● **YOUR INSTRUCTIONS**
Transcribe, starting at the line with "he has used" and ending at the line with "supply chain?", every line of the material below exactly, but leave out the pictures and anything outside that span.

"""

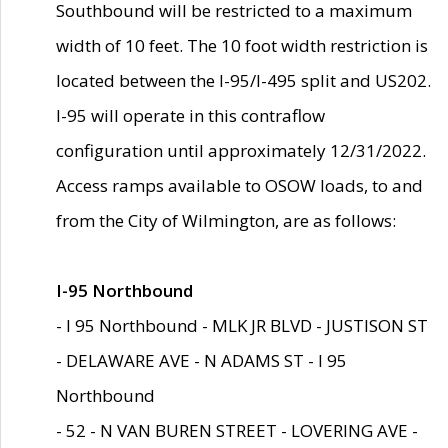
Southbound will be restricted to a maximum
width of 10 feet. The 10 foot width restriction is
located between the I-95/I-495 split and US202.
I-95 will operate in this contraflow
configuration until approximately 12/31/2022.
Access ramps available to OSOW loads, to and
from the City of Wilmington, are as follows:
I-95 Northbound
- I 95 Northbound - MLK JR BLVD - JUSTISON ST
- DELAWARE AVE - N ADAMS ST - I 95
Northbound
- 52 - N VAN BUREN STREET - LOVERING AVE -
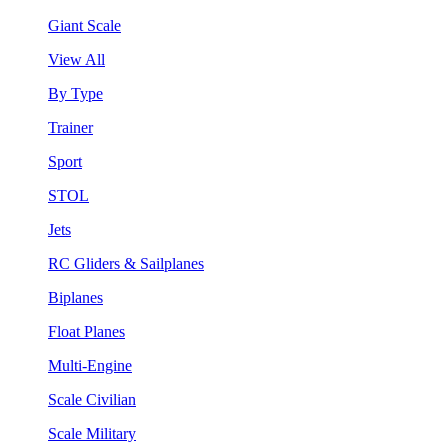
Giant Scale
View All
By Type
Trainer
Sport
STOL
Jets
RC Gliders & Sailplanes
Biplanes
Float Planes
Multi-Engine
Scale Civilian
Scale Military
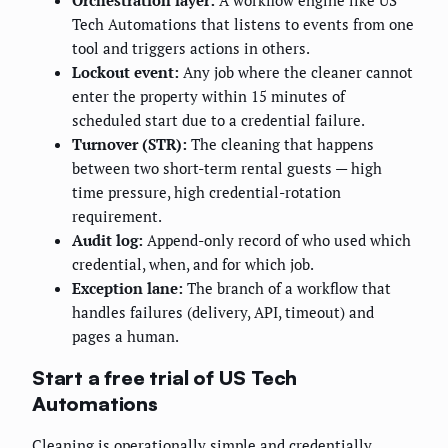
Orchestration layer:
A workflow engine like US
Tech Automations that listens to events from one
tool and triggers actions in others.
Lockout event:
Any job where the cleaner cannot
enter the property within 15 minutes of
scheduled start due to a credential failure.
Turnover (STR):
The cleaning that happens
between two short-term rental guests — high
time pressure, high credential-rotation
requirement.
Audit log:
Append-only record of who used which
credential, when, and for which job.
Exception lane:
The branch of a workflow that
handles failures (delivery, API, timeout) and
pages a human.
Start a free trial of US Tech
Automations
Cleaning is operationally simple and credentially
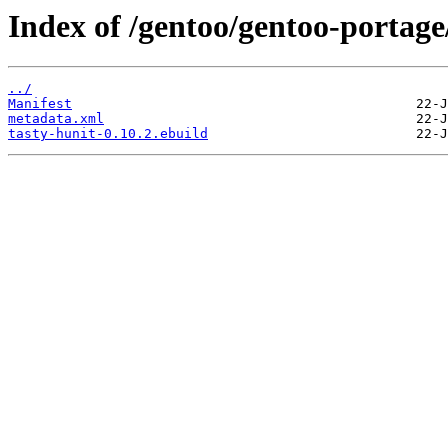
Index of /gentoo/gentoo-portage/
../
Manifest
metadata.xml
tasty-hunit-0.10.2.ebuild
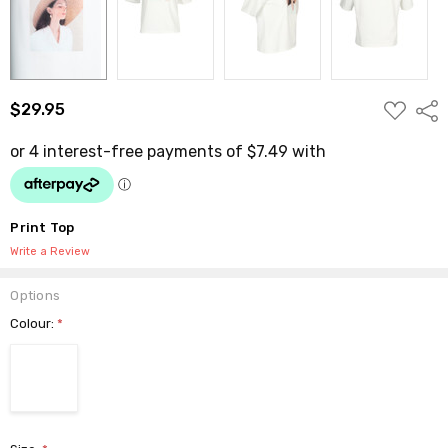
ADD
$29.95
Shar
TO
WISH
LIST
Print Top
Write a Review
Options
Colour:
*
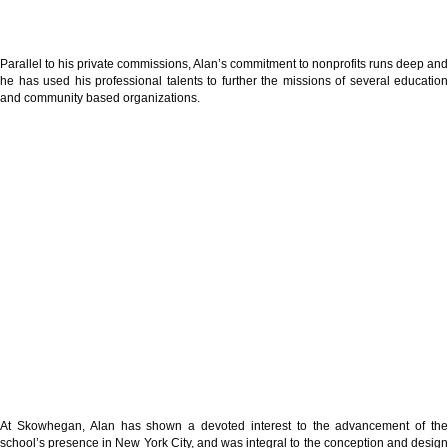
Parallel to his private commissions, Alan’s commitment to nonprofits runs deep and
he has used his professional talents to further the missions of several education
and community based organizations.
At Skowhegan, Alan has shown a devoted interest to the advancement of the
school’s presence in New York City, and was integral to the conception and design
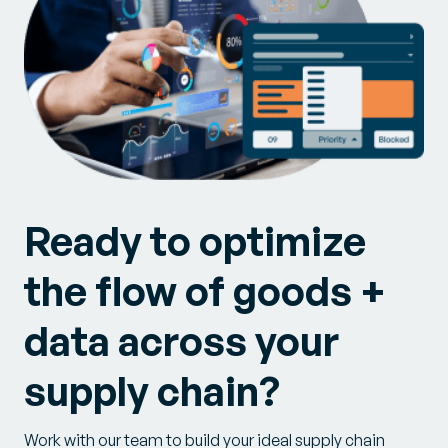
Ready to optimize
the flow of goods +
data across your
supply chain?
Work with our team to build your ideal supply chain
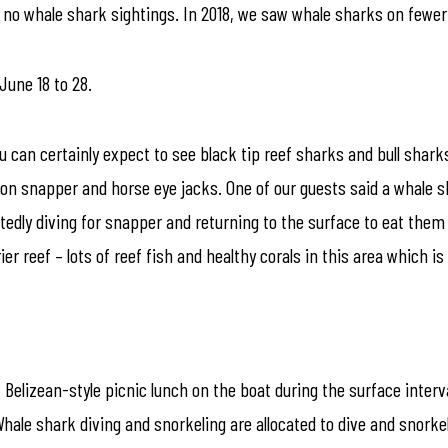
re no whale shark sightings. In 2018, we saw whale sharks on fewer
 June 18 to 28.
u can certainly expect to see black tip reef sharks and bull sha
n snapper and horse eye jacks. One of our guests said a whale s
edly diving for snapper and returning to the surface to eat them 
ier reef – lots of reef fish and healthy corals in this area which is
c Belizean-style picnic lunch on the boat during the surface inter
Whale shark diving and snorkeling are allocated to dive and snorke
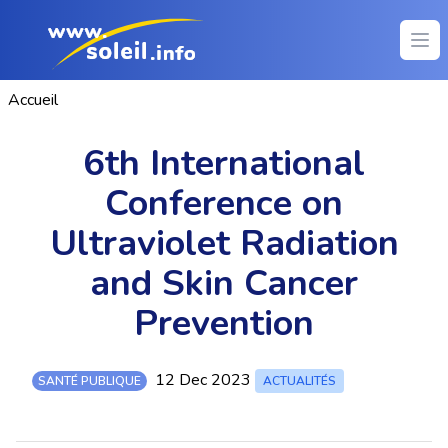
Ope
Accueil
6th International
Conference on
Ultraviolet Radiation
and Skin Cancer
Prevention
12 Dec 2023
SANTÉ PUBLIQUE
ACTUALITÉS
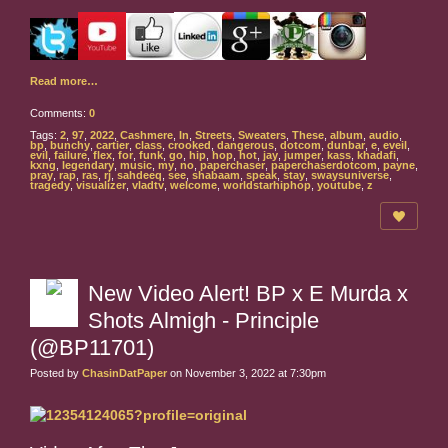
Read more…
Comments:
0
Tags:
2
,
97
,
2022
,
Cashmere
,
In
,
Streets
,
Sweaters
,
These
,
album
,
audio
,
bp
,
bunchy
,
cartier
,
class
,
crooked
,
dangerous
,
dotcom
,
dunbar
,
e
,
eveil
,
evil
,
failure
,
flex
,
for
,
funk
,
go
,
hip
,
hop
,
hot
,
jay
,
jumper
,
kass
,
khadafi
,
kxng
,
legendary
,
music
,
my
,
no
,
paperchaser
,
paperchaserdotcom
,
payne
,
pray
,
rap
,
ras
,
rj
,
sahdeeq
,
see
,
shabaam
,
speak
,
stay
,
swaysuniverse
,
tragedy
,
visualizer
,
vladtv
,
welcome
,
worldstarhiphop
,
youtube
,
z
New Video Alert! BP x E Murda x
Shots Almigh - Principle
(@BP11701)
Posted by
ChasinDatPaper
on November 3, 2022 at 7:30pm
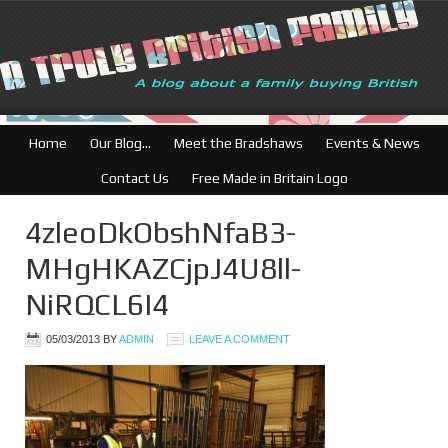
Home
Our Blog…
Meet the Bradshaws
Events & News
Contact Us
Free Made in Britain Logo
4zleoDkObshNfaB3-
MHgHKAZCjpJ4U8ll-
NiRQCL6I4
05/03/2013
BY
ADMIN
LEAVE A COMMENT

"""
"""

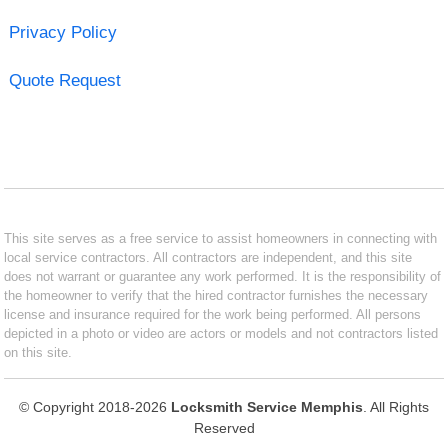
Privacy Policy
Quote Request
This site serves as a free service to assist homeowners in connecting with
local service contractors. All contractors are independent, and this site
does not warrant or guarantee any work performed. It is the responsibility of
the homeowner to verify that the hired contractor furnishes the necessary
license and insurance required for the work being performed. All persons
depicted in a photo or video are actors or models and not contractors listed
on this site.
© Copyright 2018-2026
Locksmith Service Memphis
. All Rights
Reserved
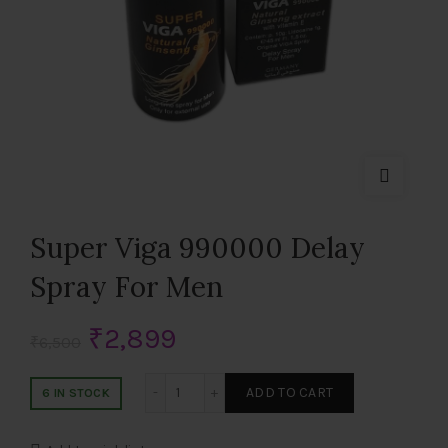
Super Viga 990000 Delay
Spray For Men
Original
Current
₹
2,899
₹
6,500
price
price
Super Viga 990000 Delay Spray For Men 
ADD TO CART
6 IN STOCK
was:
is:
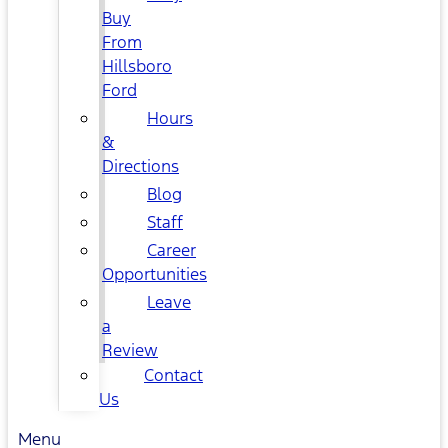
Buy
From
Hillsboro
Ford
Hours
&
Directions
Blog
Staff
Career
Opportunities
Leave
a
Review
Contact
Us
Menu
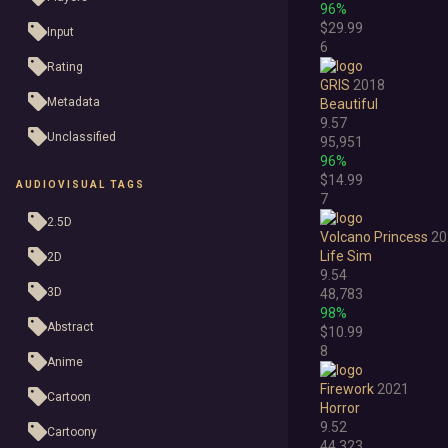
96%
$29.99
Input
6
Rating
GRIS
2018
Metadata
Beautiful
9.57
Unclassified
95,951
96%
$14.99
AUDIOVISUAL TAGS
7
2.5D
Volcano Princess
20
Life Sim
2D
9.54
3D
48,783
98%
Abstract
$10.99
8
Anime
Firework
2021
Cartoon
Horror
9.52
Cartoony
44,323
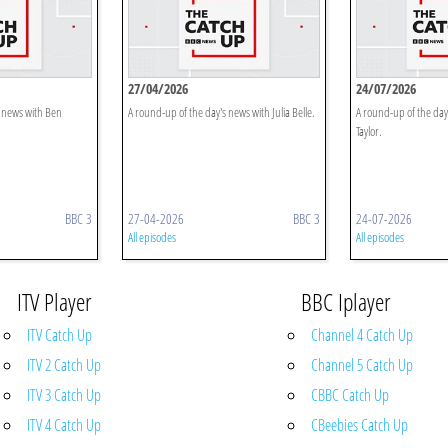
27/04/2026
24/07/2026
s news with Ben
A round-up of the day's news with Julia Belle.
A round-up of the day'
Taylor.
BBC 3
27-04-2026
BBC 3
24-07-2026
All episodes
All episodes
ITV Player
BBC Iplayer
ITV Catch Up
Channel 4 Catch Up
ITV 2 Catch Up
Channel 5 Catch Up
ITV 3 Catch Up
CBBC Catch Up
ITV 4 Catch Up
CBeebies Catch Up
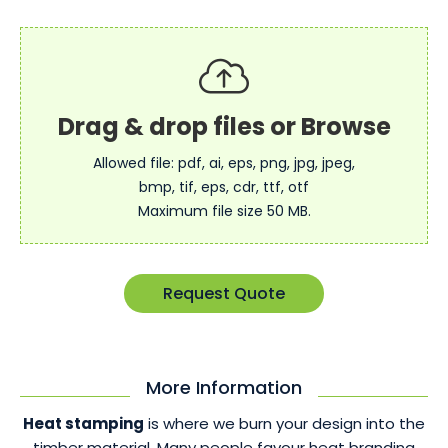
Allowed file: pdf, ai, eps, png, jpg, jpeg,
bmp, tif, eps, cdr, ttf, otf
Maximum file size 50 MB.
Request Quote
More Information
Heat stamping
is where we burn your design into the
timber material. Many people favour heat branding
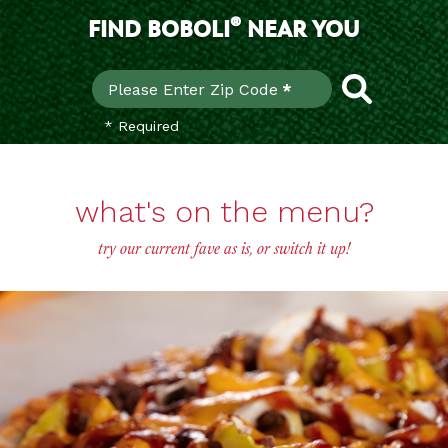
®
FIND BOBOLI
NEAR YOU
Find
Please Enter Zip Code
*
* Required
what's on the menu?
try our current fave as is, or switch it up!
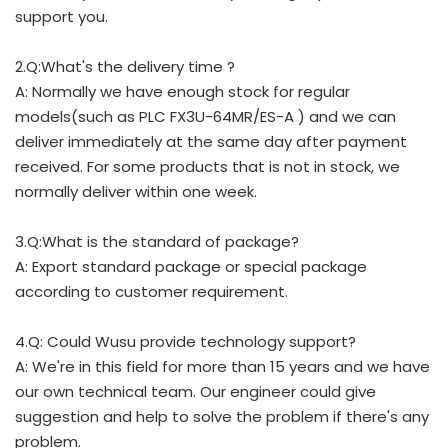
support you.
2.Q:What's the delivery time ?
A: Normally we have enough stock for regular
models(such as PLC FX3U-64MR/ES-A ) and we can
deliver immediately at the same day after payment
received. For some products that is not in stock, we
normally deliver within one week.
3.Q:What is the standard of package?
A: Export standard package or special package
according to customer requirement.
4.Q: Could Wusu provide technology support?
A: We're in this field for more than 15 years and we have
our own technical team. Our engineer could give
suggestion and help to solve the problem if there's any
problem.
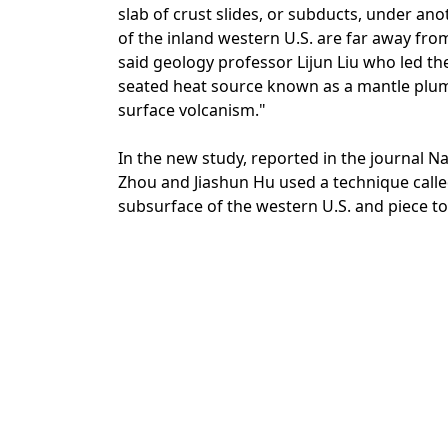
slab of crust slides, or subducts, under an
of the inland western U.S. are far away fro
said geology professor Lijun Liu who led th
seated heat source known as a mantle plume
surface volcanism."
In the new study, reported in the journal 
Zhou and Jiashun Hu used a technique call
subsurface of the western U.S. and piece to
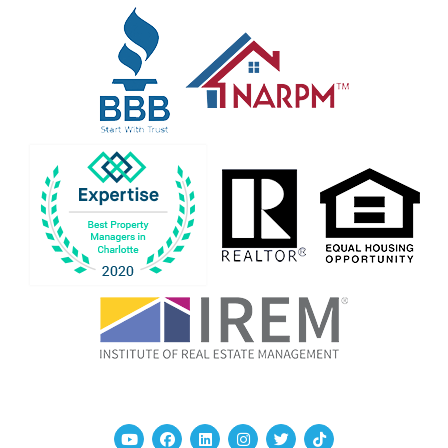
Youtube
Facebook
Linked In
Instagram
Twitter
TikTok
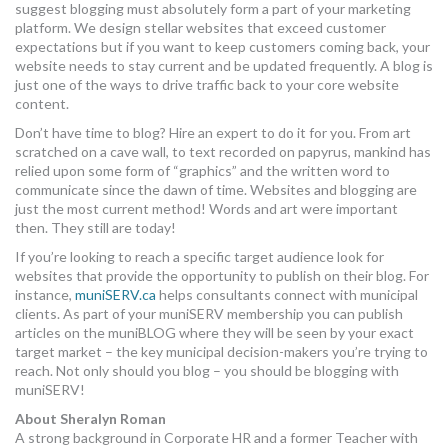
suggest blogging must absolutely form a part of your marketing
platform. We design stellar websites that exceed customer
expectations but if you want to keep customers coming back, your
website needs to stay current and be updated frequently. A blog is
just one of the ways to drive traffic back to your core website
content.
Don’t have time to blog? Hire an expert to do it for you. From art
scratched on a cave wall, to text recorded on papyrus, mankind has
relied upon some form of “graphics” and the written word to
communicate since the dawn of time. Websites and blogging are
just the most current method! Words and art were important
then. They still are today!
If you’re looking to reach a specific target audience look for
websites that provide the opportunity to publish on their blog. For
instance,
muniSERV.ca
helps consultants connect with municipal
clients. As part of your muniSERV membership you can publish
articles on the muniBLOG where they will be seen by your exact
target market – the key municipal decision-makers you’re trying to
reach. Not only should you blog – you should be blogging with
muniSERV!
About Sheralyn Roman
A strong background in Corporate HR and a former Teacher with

"""
"""

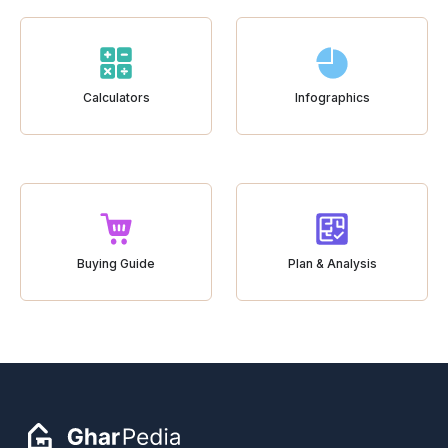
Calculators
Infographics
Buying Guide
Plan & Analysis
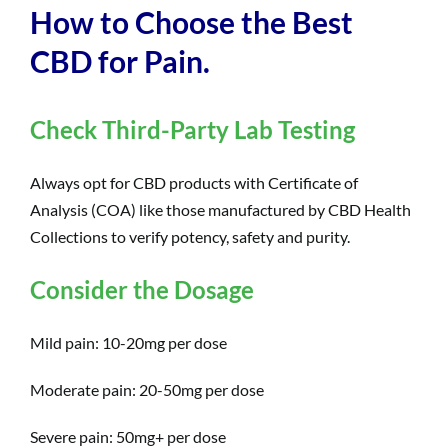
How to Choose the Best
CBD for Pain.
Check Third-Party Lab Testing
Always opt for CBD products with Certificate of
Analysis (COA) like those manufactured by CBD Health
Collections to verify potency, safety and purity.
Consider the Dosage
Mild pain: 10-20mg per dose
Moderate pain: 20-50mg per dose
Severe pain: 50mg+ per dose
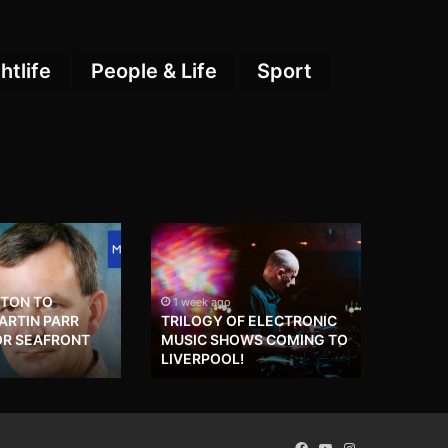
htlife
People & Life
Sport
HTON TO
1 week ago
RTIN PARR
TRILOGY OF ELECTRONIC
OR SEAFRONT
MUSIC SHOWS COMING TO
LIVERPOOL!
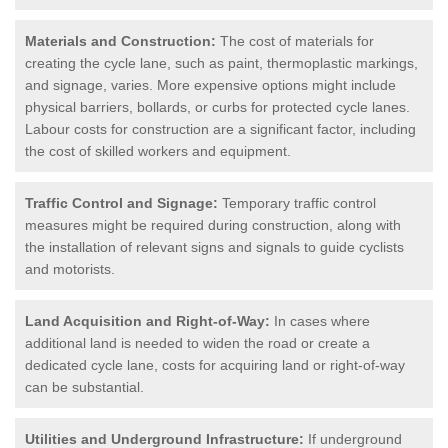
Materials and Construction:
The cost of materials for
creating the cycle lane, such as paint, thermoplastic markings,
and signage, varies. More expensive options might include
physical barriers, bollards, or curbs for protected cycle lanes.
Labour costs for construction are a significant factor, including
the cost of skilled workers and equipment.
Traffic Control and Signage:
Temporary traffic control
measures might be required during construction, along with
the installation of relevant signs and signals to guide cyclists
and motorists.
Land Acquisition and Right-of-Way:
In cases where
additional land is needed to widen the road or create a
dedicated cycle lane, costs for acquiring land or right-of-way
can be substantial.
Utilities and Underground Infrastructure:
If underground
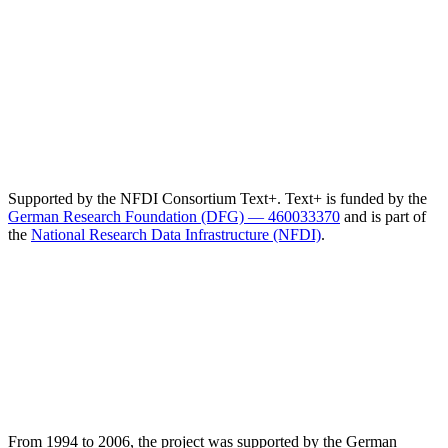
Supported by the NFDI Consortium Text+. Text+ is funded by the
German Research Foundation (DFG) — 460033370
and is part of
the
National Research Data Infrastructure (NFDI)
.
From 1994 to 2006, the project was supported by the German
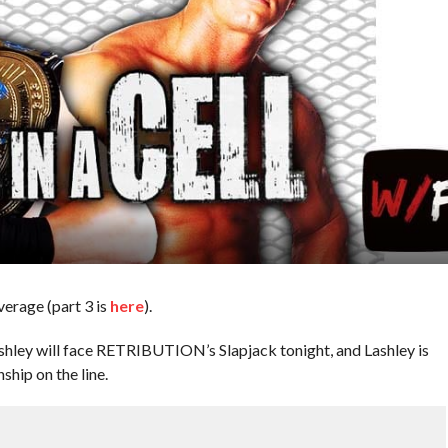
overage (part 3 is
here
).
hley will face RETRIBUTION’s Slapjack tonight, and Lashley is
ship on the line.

"""

● **RESPONSE AREA**
he has used his professional talents to further the missions of several education
and community based organizations.
At Skowhegan, Alan has shown a devoted interest to the advancement of the
school’s presence in New York City, and was integral to the conception and design
Ready to optimize
the flow of goods +
data across your
supply chain?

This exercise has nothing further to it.